I am using a hash of arrays since a word may easily be repeated in another text file. I want to fill the hash; then I would like to search by key words to determine which files contain some given keywords.
An excerpt of my code:
# Search term(s).
my @search_terms = ("random", "searches");
opendir(DIR, $directory) or die $!;
@files = grep(/\.txt$/, readdir(DIR)) or die("you idiot");
# Create a hash table to store the words as keys and the file name.
my %hash;
# Go through the files, grab the words, and create hash table.
foreach my $file(@files) {
open(FILE,"<$file") or die $!;
while(<FILE>){
chomp;
my @words = split(' ');
# Store the key, value pairs for each file.
# Key is the word.
# Value is the file name.
foreach my $word(@words) {
push @{$hash{$word}}, $file;
}
}
close(FILE);
}
# Go through each search term.
foreach my $match(@search_terms) {
# If a key exists in the hash table, then we have a matched result.
if($hash{$match}) {
# Print the file name (scalar value for word key).
print "$hash{$match} matched.";
print "\n";
}
}
It appears that perhaps I'm not filling my hash correctly (or I just don't know how to print a hash of arrays). Also, my matching is incorrect for files. Any help as to what I'm doing wrong would be greatly appreciated! Thanks!
Upvotes: 1
Views: 1177
Reputation: 53478
The thing you are missing is that there is not really any such thing as a hash of arrays in perl. Or an array of hashes. Both arrays and hashes can only hold a single value.

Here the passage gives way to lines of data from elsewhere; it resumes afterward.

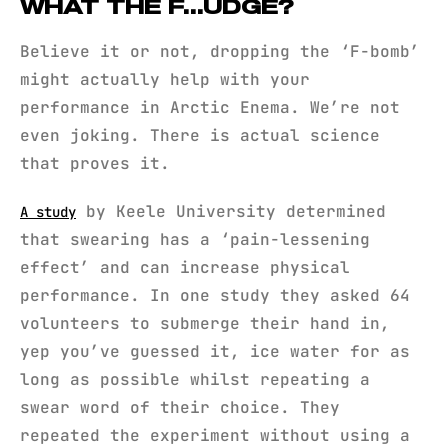
WHAT THE F…UDGE?
Believe it or not, dropping the ‘F-bomb’
might actually help with your
performance in Arctic Enema. We’re not
even joking. There is actual science
that proves it.
by Keele University determined
A study
that swearing has a ‘pain-lessening
effect’ and can increase physical
performance. In one study they asked 64
volunteers to submerge their hand in,
yep you’ve guessed it, ice water for as
long as possible whilst repeating a
swear word of their choice. They
repeated the experiment without using a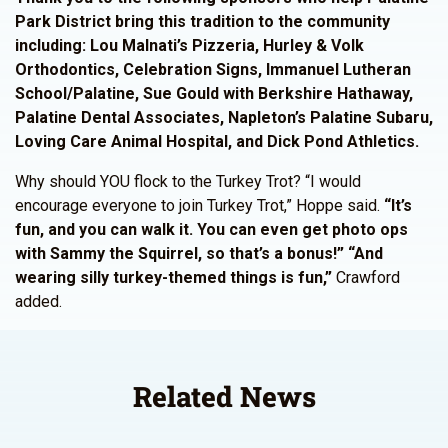
Park District bring this tradition to the community
including: Lou Malnati’s Pizzeria, Hurley & Volk
Orthodontics, Celebration Signs, Immanuel Lutheran
School/Palatine, Sue Gould with Berkshire Hathaway,
Palatine Dental Associates, Napleton’s Palatine Subaru,
Loving Care Animal Hospital, and Dick Pond Athletics.
Why should YOU flock to the Turkey Trot? “I would
encourage everyone to join Turkey Trot,” Hoppe said.
“It’s
fun, and you can walk it. You can even get photo ops
with Sammy the Squirrel, so that’s a bonus!” “And
wearing silly turkey-themed things is fun,”
Crawford
added.
Related News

They way perl 'does' multi-dimensional is through references:
my %hash;
push ( @{$hash{'fish'}}, "trout" );
foreach my $key ( keys %hash ) {
print "$key $hash{$key}\n";
}
This will print (something like):
fish ARRAY(0x2d6ed4)
This is because the single value in $hash{$key}
is a reference to that array. Which you then need to de-reference in order to access.
E.g.
print join ( "\n", @{$hash{$key}} );
for example.
Data::Dumper
can help you understand what's going on:
my %hash;
push ( @{$hash{'fish'}}, "trout" );
print Dumper \%hash;
prints:
$VAR1 = {
'fish' => [
'trout'
]
};
To to answer your original question - change your foreach loop slightly:
foreach my $match (@search_terms) {
# If a key exists in the hash table, then we have a matched result.
if($hash{$match}) {
# Print the file name (scalar value for word key).

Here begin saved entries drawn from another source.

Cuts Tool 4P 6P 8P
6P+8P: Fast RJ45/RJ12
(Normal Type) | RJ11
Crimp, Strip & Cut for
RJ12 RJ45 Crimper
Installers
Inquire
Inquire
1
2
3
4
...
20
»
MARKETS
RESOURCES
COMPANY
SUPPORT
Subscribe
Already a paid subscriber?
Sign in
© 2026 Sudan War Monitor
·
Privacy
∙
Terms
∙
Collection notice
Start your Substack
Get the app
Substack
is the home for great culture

# $hash{$match} is an array reference, so we need to de-reference:
my @matching_files = @{$hash{$match}};
print "$match found in:\n";
print join ( "\n", @matching_files),"\n";
}
}
(I have made this a little more verbose than it needs to be for clarity - you can reduce it further though).

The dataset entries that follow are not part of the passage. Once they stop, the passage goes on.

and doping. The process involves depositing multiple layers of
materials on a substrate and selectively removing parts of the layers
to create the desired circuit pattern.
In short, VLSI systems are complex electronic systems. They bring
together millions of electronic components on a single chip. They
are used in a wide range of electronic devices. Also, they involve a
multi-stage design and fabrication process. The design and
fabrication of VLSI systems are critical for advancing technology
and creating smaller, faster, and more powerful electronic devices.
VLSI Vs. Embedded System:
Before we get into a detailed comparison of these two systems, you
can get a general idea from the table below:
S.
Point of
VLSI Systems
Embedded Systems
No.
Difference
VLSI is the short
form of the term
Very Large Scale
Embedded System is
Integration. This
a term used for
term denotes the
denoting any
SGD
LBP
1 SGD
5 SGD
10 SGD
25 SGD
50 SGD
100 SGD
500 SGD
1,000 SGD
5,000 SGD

I would also offer some secondary suggestions:
strict
and warnings
. They're important for writing good code. Don't use open
like that. Try instead:
open ( my $file, "<", $filename ) or die $!;
while ( <$file> ) { ... }
I prefer glob
to readdir
and grep
because one of the gotchas of the approach you're doing is that all your open
s will fail, unless $directory
is also the current working directory. (You'd need to add a path to the filename). :
foreach my $filename ( glob "$directory/*.txt" ) { ... }
split(' ');
is good, but it's the same as split;
. Choose whichever you feel is most readable.
you don't actually need to do my @words = split;
you could just do foreach my $word ( split ) { ...
Upvotes: 1
Reputation: 515
You are close, just need to unroll ther rray at each hash key
# Go through each search term.
foreach my $match(@search_terms) {
# If a key exists in the hash table, then we have a matched result.
if($hash{$match}) {
# Print the file name (scalar value for word key).
print "$hash{$match} matched in file(s) ";
foreach my $elem ( @{"$hash{$match}} ) {
print "$elem : "
}
print "\n";
}
}
Upvotes: 0